Hypothesis Testing Across the 7 Seas
To Null or not to Null, that is the question. Or, more appropriately, to reject or fail to reject, as it all comes to to details when dealing with stats. After all, any shmuck with with a know how of PR can twist their words and make claims that their Powdered Toast Flakes have… “a difference in affecting blood pressure” while this most certainly is true, it isn’t what the consumer would understand it to mean. A PR officer would call that spin. A data scientist would call that vague at best.
Good science is strict:
If we really want to find out what’s going on when people eat Powdered Toast Flakes, we have to ask the right questions and quantify them with firm, rational, numbers, numbers don’t lie add spin.
Using the Northwind Traders database and SQL queries. I was able to pull relevant information regarding questions that might be useful to know. The first “Do discounts affect how much a customer orders?” Informal questions like these drive the exploration of what would otherwise be a daunting heap of information.
A good query joins relevant information across tables and filters down the results to something more manageable. I chose to make pandas dataframes with some additional relevant information that I would use to further my understanding of the data.

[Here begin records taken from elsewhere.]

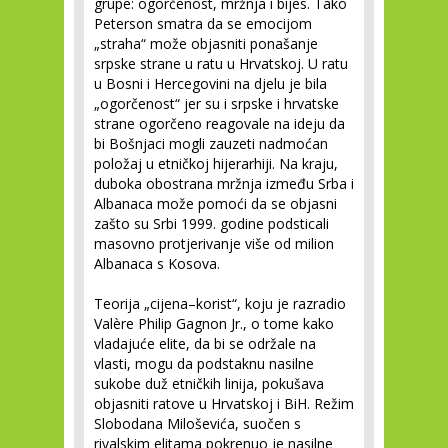
grupe: ogorčenost, mržnja i bijes. Tako
Peterson smatra da se emocijom
„straha“ može objasniti ponašanje
srpske strane u ratu u Hrvatskoj. U ratu
u Bosni i Hercegovini na djelu je bila
„ogorčenost“ jer su i srpske i hrvatske
strane ogorčeno reagovale na ideju da
bi Bošnjaci mogli zauzeti nadmoćan
položaj u etničkoj hijerarhiji. Na kraju,
duboka obostrana mržnja između Srba i
Albanaca može pomoći da se objasni
zašto su Srbi 1999. godine podsticali
masovno protjerivanje više od milion
Albanaca s Kosova.
Teorija „cijena–korist“, koju je razradio
Valère Philip Gagnon Jr., o tome kako
vladajuće elite, da bi se održale na
vlasti, mogu da podstaknu nasilne
sukobe duž etničkih linija, pokušava
objasniti ratove u Hrvatskoj i BiH. Režim
Slobodana Miloševića, suočen s
rivalskim elitama pokrenuo je nasilne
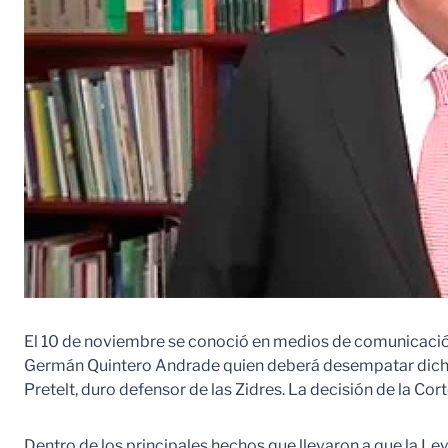
El 10 de noviembre se conoció en medios de comunicación 
Germán Quintero Andrade quien deberá desempatar dicha v
Pretelt, duro defensor de las Zidres. La decisión de la Cor
Dentro de los principales hechos que llevaron a que la L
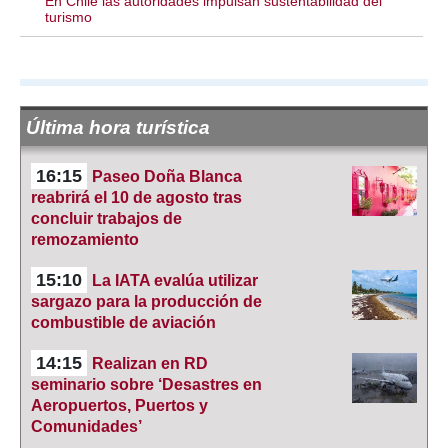
En Chile las autoridades impulsan sustentabilidad del
turismo
Última hora turística
16:15
Paseo Doña Blanca
reabrirá el 10 de agosto tras
concluir trabajos de
remozamiento
15:10
La IATA evalúa utilizar
sargazo para la producción de
combustible de aviación
14:15
Realizan en RD
seminario sobre ‘Desastres en
Aeropuertos, Puertos y
Comunidades’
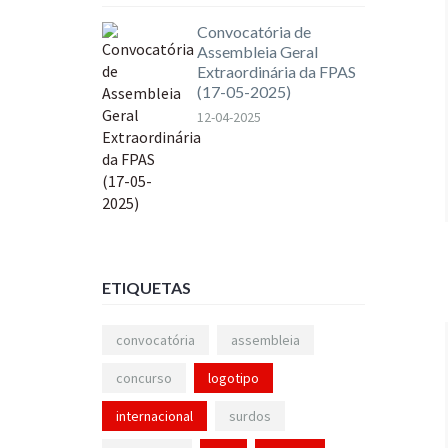
Convocatória de
Assembleia Geral
Extraordinária da FPAS
(17-05-2025)
12-04-2025
ETIQUETAS
convocatória
assembleia
concurso
logotipo
internacional
surdos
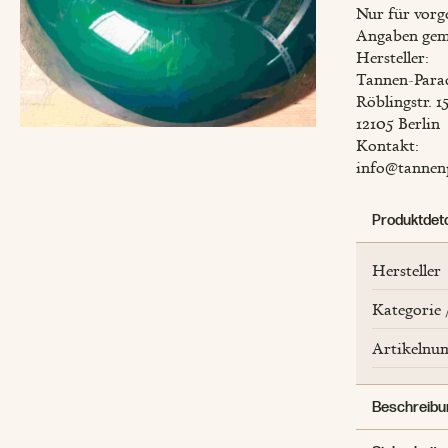
Nur für vorg
Adventsausstellung
Molkereiprodukte 🧀
Nudeln und Reis 🥟
Gutscheine 🎫
Angaben gem
Geschenkkörbe
Hersteller:
Brotaufstriche
veganes 🌱
Frischer Spargel
Tannen-Par
Weihnachtsbäume
Eingemachtes 🥒
Essig und Öl
Blumen 🌻
Röblingstr. 1
Floristik
Fleischwaren 🥩
Gewürze
Präsentkörbe 🎁
12105 Berlin
Kontakt:
Gutscheine
info@tannen
Weihnachtsgeflügel
Produktdeta
Hersteller
Kategorie 
Artikeln
Beschreibu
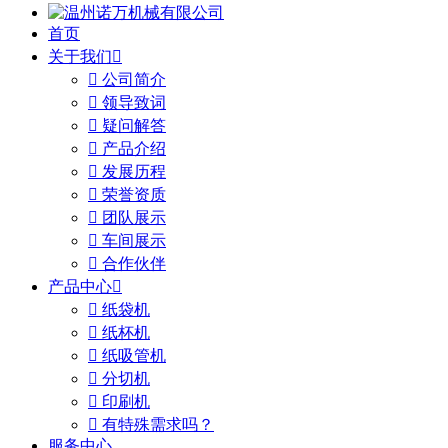
首页
关于我们


公司简介

领导致词

疑问解答

产品介绍

发展历程

荣誉资质

团队展示

车间展示

合作伙伴
产品中心


纸袋机

纸杯机

纸吸管机

分切机

印刷机

有特殊需求吗？
服务中心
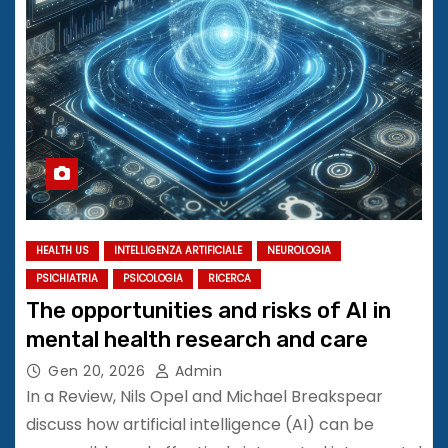
HEALTH US
INTELLIGENZA ARTIFICIALE
NEUROLOGIA
PSICHIATRIA
PSICOLOGIA
RICERCA
The opportunities and risks of AI in
mental health research and care
Gen 20, 2026
Admin
In a Review, Nils Opel and Michael Breakspear
discuss how artificial intelligence (AI) can be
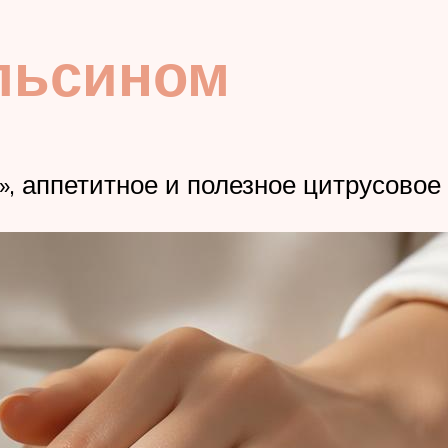
льсином
», аппетитное и полезное цитрусово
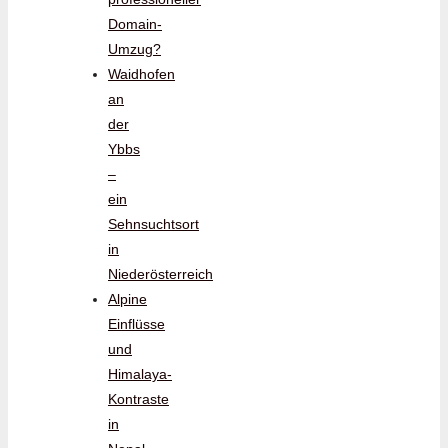
Domain-
Umzug?
Waidhofen
an
der
Ybbs
–
ein
Sehnsuchtsort
in
Niederösterreich
Alpine
Einflüsse
und
Himalaya-
Kontraste
in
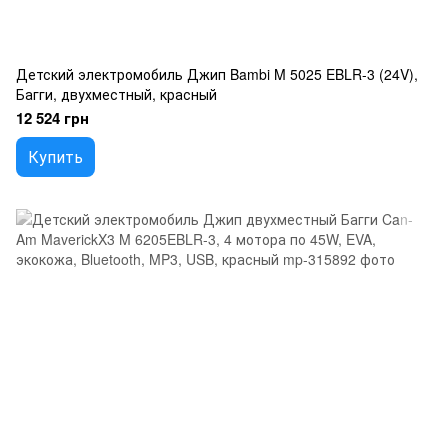
Детский электромобиль Джип Bambi M 5025 EBLR-3 (24V),
Багги, двухместный, красный
12 524 грн
Купить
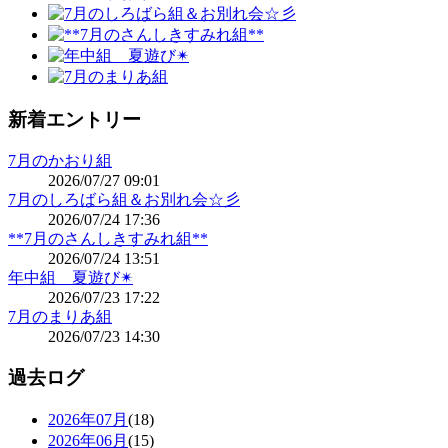
新着エントリー
7月のかおり組
2026/07/27 09:01
7月のしろばら組＆お別れ会☆彡
2026/07/24 17:36
**7月のさんしきすみれ組**
2026/07/24 13:51
年中組 夏遊び✴
2026/07/23 17:22
7月のまりあ組
2026/07/23 14:30
過去ログ
2026年07月
(18)
2026年06月
(15)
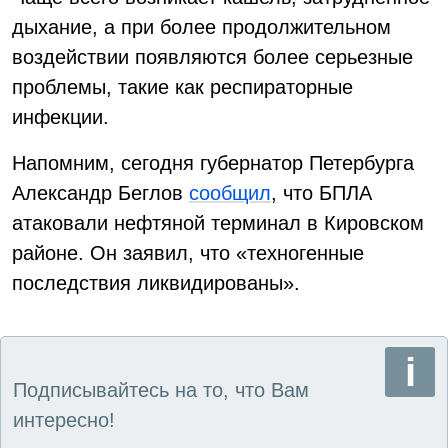
дыхание, а при более продолжительном
воздействии появляются более серьезные
проблемы, такие как респираторные
инфекции.
Напомним, сегодня губернатор Петербурга
Александр Беглов
сообщил
, что БПЛА
атаковали нефтяной терминал в Кировском
районе. Он заявил, что «техногенные
последствия ликвидированы».
Подписывайтесь на то, что Вам
интересно!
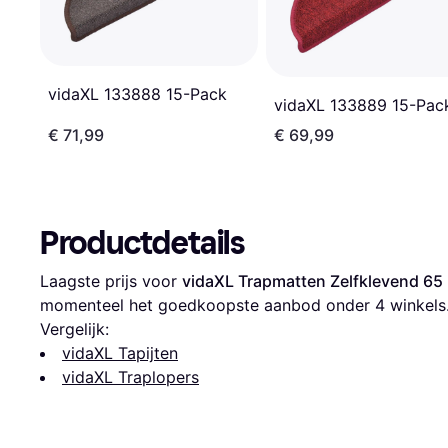
vidaXL 133888 15-Pack
vidaXL 133889 15-Pac
€ 71,99
€ 69,99
Productdetails
Laagste prijs voor 
vidaXL Trapmatten Zelfklevend 65 
momenteel het goedkoopste aanbod onder 
4
 winkels
Vergelijk:
vidaXL Tapijten
vidaXL Traplopers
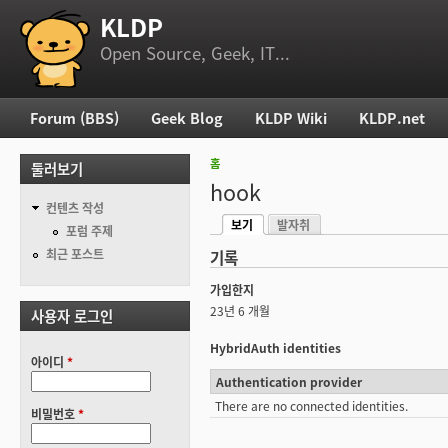
KLDP
부 메뉴
Open Source, Geek, IT...
Forum (BBS)
Geek Blog
KLDP Wiki
KLDP.net
주 메뉴
홈
둘러보기
현재 위치
hook
컨텐츠 작성
보기
발자취
기본탭
포럼 주제
(활성탭)
최근 포스트
기록
가입한지
23년 6 개월
사용자 로그인
HybridAuth identities
아이디
*
Authentication provider
There are no connected identities.
비밀번호
*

q = '''select regiondescription, territorydescription, shipregion, shipcountry, unitprice, quantity
from region r join Territory t on r.id=t.regionid
join EmployeeTerritory et on t.id=et.territoryid
join Employee e on et.Employeeid=e.id
join 'Order' o on e.id=o.employeeid
join OrderDetail od on o.id=od.OrderId
where RegionDescription == 'Western';'''
q2 = '''select regiondescription, territorydescription, shipregion, shipcountry, unitprice, quantity
from region r join Territory t on r.id=t.regionid
join EmployeeTerritory et on t.id=et.territoryid
join Employee e on et.Employeeid=e.id
join 'Order' o on e.id=o.employeeid
join OrderDetail od on o.id=od.OrderId
where RegionDescription != 'Western';'''
west = pd.read_sql_query(q, cnx)
not_west = pd.read_sql_query(q2, cnx)
Asking the Hard Questions: Hypothesis Testing
“The Most Exciting Phrase in Science Is Not ‘Eureka!’ But ‘That’s funny …’”
- Issac Asimov
More science is done my defining what things aren’t, much less likely are we to guess a relationship, a correlation, a gene sequence, or anything, than we are to guess what it isn’t. This is the relationship between the null hypothesis (H0) and the alternative (Ha). To turn the above question about discounts into a well phrase hypothesis statement we need to clarify things. The null hypothesis is making as assumption that there is no difference between the control group and the experiment. Conversely, we would describe the alternative as “different” “more than” “less than” and we could also use numbers to specify this difference. We also want to state how much error we will allow in this test right from the get go. Often times we allow for 5% error.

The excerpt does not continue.